◆ BRIEF ◆
Please look for the string "principais" below and report every line in which it occurs.

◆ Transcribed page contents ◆
::::::
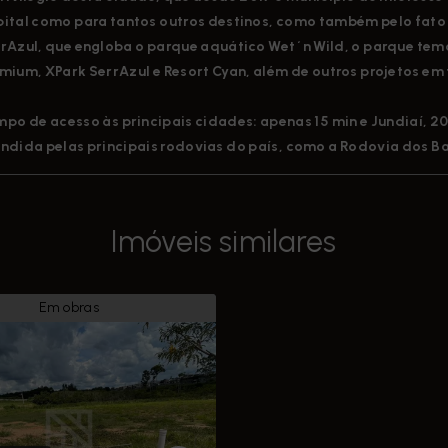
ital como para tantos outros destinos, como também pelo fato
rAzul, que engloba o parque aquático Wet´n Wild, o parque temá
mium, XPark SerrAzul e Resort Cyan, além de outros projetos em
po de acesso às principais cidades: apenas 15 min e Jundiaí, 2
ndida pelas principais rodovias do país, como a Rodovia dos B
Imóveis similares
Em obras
::::::
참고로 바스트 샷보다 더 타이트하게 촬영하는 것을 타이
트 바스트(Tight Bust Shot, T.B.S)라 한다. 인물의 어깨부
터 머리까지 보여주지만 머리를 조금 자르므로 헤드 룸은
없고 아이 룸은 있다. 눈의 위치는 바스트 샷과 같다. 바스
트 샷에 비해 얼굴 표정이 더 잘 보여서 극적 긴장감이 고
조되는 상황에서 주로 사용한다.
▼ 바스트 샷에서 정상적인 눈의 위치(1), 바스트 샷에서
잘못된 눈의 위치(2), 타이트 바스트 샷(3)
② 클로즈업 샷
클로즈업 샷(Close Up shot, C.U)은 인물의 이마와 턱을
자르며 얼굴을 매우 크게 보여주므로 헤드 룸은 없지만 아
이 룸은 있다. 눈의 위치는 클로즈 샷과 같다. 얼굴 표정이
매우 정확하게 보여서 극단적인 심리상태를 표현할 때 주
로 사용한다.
::::::
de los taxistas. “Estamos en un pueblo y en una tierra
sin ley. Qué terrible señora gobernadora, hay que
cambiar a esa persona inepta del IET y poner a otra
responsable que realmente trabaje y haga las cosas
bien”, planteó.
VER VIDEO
::::::
◆ EXERCISE RESPONSE ◆
po de acesso às principais cidades: apenas 15 min e Jundiaí, 2
ndida pelas principais rodovias do país, como a Rodovia dos B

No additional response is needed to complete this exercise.